"I never quite understood," said Edward, "why you should have brought her here, and given her a house, when she is still in possession of that income."

"She has only a scrap of it. Poor little thing! She neither knew it was wrong to take it, nor that if she did keep it, it ought not to have been allowed to go for his after debts. She got muddled altogether among them. The greater part of it she mortgaged for him, so that there was only a pittance left. Whatever you may think, you young men, it is a drawback for a man when he marries a fool. And so she kept her pearls!" Catherine added, with a laugh of contempt.

"Marrying a fool, however, must have its advantages," said Edward, "since a woman with brains would probably have given up the settlement altogether."

"Advantages—if you think them advantages!" Catherine said, with a flash of her eyes such as Edward had seldom seen. "And certainly would not have kept the pearls—which are worth a good deal of money," she added, however, with her habitual laugh. "I think they must have dazzled you, my boy, these pearls."

"I am sure they did," said Edward composedly; "they took away my breath. I have seen her here often, a dowdy little girl" (he scorned himself for saying these words, yet he said them, though even his cheek reddened with the sense of self-contempt) "with no ornaments at all."

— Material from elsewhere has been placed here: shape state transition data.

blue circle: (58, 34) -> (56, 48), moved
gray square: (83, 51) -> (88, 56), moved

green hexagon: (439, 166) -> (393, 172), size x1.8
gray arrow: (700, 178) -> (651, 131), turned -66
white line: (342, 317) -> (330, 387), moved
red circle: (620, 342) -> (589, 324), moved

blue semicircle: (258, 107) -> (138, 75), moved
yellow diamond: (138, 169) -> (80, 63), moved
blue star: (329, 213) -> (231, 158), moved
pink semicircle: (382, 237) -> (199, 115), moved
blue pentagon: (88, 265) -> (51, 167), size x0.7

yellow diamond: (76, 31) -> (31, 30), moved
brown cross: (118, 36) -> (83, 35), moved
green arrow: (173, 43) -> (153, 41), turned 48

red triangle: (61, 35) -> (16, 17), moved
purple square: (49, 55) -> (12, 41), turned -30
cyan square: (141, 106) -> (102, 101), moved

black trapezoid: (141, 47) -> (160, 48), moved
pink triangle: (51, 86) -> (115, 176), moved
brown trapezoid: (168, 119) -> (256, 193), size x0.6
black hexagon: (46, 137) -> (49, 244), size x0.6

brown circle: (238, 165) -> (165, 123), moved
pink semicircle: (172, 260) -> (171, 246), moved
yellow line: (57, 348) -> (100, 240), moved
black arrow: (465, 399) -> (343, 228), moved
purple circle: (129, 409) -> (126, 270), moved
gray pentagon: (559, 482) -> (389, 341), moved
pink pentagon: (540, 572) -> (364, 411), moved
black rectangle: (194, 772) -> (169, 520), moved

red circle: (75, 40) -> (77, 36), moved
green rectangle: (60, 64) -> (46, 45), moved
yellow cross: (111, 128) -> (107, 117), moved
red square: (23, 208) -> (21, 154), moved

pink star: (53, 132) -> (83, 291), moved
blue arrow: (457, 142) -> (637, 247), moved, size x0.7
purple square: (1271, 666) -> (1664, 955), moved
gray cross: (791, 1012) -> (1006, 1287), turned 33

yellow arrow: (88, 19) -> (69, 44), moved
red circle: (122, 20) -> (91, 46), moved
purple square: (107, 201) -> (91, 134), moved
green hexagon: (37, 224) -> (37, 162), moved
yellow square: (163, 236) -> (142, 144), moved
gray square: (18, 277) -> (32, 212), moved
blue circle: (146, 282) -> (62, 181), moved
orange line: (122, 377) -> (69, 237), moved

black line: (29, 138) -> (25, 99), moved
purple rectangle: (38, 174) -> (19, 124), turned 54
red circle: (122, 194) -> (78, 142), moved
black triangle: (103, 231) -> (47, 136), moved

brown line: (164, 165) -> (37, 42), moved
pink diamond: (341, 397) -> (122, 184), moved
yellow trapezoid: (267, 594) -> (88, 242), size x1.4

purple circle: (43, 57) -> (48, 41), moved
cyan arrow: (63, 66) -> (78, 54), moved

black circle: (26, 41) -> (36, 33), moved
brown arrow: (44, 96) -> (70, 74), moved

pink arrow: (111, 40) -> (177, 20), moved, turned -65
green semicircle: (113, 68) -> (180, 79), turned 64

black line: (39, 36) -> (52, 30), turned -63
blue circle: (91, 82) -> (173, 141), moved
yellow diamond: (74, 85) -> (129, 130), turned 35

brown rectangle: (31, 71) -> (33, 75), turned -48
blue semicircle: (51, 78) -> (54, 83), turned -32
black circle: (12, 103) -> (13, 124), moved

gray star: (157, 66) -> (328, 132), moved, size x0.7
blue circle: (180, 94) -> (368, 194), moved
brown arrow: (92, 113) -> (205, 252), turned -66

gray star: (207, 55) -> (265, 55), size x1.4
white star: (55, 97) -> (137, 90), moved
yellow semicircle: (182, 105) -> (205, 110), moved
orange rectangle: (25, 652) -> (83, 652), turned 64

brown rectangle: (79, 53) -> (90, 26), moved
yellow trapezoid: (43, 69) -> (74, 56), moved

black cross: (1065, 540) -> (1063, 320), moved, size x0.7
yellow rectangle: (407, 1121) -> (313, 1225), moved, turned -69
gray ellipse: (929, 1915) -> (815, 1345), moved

"No," said Catherine; "to do Mrs. John justice, she had as much sense as that. She would not have put those pearls on a girl's neck, unless she was dressed conformably. Oh, she has sense enough for that. I suppose she had a pretty dress—white? But of course it would be white; at the first ball—and looked well, you say?"

"Very handsome," said Edward, gravely. He did not look up to meet the look of awakened alarm, wonder, doubt, and rousing up of her faculties to meet a new danger, which was in Catherine's eyes. He kept his on his plate and ate his breakfast with great apparent calm, though he knew very well, and had pleasure in thinking, that he had planted an arrow in her. "By the way," he said, after an interval, "where did John Vernon pick his wife up? I hear she is of good family—and was it her extravagance that brought about his ruin? These are details I have never heard."

"It is not necessary to enter into such old stories," said Catherine, somewhat stiffly. "He met her, I suppose, as young men meet unsuitable people everywhere; but we must do justice. I don't think she had any share in the ruin, any more at least than a woman's legitimate share," she added, with a laugh that was somewhat grim. "He was fond of every kind of indulgence, and then speculated to mend matters. Beware of speculation, Edward. Extravagance is bad, but speculation is ruin. In the one case you may have to buy your pleasures very dear, but in the other there is no pleasure, nothing but destruction and misery."

"Is not that a little hard, Aunt Catherine? there is another side to it. Sometimes a colossal fortune instead of destruction, as you say; and in the meantime a great deal of excitement and interest, which are pleasures in their way."

"The pleasure of balancing on the point of a needle over the bottomless pit," she said. "If I were not very sure that you have too much sense to be drawn into anything of the kind, I should take fright, to hear you say even as much as that. The very name of speculation is a horror to me."